Protecting your business is a constant process involving both technology and training. Software must be constantly updated to ensure firewalls continue to protect against the latest attacks and staff must be aware of the latest developments.

As technology infiltrates every part of our world, we are entering an increasingly frantic arms race between both sides. This is a world in which advanced technology is being deployed by attackers and defenders: one to create more convincing illusions and the other to build more effective barriers.

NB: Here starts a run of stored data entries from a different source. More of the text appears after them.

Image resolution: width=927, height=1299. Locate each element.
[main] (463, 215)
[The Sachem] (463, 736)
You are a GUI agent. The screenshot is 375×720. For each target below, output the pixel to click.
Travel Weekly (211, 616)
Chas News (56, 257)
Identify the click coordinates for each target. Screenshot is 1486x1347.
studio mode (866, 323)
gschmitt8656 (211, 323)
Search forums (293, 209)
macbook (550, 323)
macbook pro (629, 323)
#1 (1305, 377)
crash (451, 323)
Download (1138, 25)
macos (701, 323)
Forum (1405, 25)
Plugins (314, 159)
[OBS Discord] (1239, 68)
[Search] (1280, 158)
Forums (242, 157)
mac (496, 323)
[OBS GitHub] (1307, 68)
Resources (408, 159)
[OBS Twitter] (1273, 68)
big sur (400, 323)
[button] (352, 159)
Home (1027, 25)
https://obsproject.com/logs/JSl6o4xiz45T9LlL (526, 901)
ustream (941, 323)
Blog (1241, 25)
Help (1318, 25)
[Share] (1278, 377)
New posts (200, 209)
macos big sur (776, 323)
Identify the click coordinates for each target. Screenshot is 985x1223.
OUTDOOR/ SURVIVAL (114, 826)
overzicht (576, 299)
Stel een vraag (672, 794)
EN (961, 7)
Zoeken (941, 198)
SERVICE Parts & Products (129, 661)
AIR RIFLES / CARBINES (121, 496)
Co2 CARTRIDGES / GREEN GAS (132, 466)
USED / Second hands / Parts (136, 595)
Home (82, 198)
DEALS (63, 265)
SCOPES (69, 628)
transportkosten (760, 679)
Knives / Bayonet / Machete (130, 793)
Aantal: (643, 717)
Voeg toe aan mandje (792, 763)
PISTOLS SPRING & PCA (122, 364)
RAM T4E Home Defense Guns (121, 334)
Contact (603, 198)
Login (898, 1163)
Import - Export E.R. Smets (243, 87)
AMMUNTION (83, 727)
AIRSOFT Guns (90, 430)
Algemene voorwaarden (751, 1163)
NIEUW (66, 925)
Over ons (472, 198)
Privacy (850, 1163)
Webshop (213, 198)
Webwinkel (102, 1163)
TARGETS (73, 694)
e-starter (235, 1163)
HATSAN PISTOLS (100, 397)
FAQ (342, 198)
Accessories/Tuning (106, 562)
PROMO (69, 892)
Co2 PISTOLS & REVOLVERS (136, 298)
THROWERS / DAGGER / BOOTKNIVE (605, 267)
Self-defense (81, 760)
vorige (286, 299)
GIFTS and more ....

Those organizations which fall behind will leave themselves wide open to attack.

Sources:

1. Proofpoint.com: Mobile Phishing Increases More Than 300% as 2020 Chaos Continues. 
2. Cnbc.com: Spam Text Messages Spike. 
3. Cybersecurityventures.com: Cybercrime to Cost The World $10.5 Trillion Annually By 2025.
4. Bls.gov: The Economics Daily: U.S. Bureau of Labor Statistics: Unemployment rate rises to record high 14.7 percent in April 2020.
5. Cnbc.com: 1 in 4 Americans skipping meals or relying on donations amid pandemic.
6. Bloomberg.com: U.S. Suffers Sharpest Rise in Poverty Rate in More Than 50 Years.
7. Lookout.inc: 2020 Mobile Phishing Report from Lookout shows 37% sequential increase in the first quarter of 2020. 
8. Techjury.net: 44 BYOD Stats for 2021 [67% of Us Are Doing It.